A casi dos décadas del fenómeno meteorológico más importante registrado en Morón en los últimos tiempos, estos diez datos permiten redescubrir una jornada que cambió por unas horas el paisaje del oeste del Gran Buenos Aires.
1. Fue un lunes feriado.
El 9 de julio de 2007 cayó lunes y coincidió con el Día de la Independencia, lo que permitió que miles de familias estuvieran en sus casas y pudieran salir a disfrutar del fenómeno apenas comenzaron a caer los primeros copos.
2. Hacía cuarenta años que no nevaba.
La estación meteorológica de Morón no registraba una nevada desde junio de 1967, por lo que toda una generación vivió aquel episodio por primera vez.
3. Fue la mayor nevada en el AMBA en casi nueve décadas.
Los especialistas consideran que la del 9 de julio de 2007 fue la nevada más importante registrada en el Área Metropolitana de Buenos Aires desde 1918, un dato que refleja el carácter extraordinario del fenómeno.
4. La ciudad salió espontáneamente a la calle.
No hubo convocatorias ni redes sociales organizando encuentros. La noticia se difundió de boca en boca y, en pocos minutos, miles de vecinos comenzaron a caminar por el centro y las plazas para contemplar un paisaje inédito.
5. La Plaza General San Martín fue el gran punto de encuentro.
El principal espacio público de Morón se convirtió en el escenario más fotografiado de la jornada. Familias enteras se reunieron allí para jugar, tomar imágenes y disfrutar de una postal que parecía llegada desde la Patagonia.

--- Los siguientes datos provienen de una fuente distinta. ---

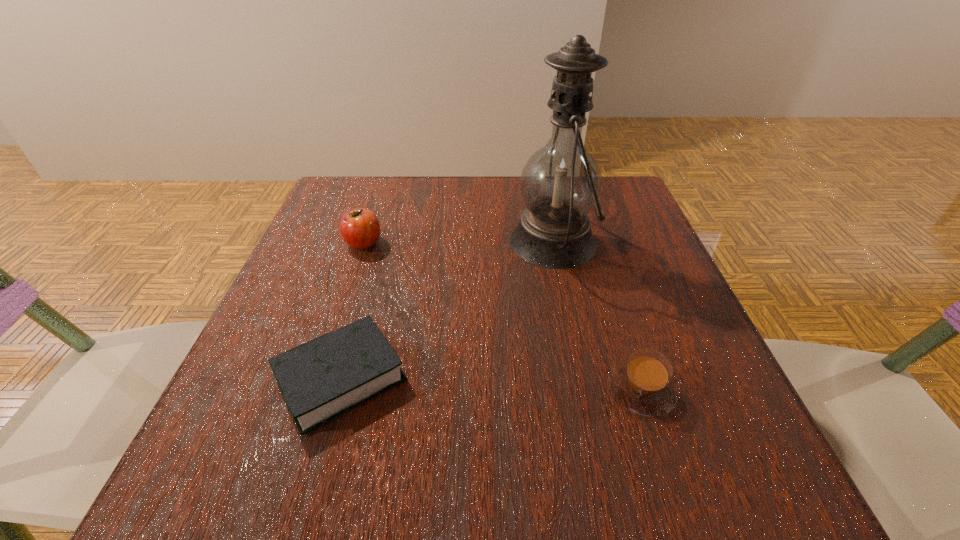 Locate an element on the screen. Image resolution: width=960 pixels, height=540 pixels. object identified as the closest to the shortest object is located at coordinates (360, 229).

Find the location of a particular element. The width and height of the screenshot is (960, 540). free location that satisfies the following two spatial constraints: 1. on the front side of the cappuccino; 2. on the left side of the apple is located at coordinates (315, 389).

The image size is (960, 540). I want to click on free space that satisfies the following two spatial constraints: 1. on the back side of the third shortest object; 2. on the left side of the tallest object, so click(x=364, y=241).

Image resolution: width=960 pixels, height=540 pixels. What are the coordinates of `vacant space that satisfies the following two spatial constraints: 1. on the front side of the third shortest object; 2. on the right side of the cappuccino` in the screenshot? It's located at (315, 389).

This screenshot has width=960, height=540. What are the coordinates of `free space in the image that satisfies the following two spatial constraints: 1. on the front side of the cappuccino; 2. on the right side of the shortest object` in the screenshot? It's located at (338, 389).

Find the location of a particular element. The width and height of the screenshot is (960, 540). vacant space that satisfies the following two spatial constraints: 1. on the front side of the third shortest object; 2. on the left side of the third tallest object is located at coordinates (315, 389).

6. El transporte siguió funcionando con normalidad.
A pesar del carácter excepcional del fenómeno, el Ferrocarril Sarmiento y las principales líneas de colectivos continuaron prestando servicio sin interrupciones significativas, favorecidos también por el bajo movimiento propio del feriado.
7. Hubo muñecos de nieve… aunque pequeños.

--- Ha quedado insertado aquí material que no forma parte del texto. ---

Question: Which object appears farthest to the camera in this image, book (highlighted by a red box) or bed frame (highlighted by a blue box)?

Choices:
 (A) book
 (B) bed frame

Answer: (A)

La acumulación no alcanzó para construir grandes figuras, pero eso no impidió que chicos y grandes improvisaran pequeños muñecos y las primeras «guerras de nieve» en plazas y veredas.
8. Todo ocurrió durante una intensa ola polar.
La nevada fue posible gracias a una combinación excepcional de aire antártico, humedad y temperaturas muy bajas. Aquella irrupción de frío afectó a gran parte del país y dejó registros históricos en numerosas provincias.
9. Las fotos de aquel día siguen circulando.
Muchas de las imágenes tomadas con cámaras digitales y teléfonos de la época todavía aparecen cada invierno en redes sociales, grupos de vecinos y álbumes familiares, convirtiéndose en un verdadero patrimonio visual de la ciudad.
10. Hay una pregunta que vuelve cada invierno.
Cada vez que el Servicio Meteorológico Nacional anuncia una ola polar intensa, la misma ilusión reaparece entre los vecinos de Morón: «¿Y si vuelve a nevar?». Hasta ahora, ninguna otra jornada logró repetir la magia del 9 de julio de 2007.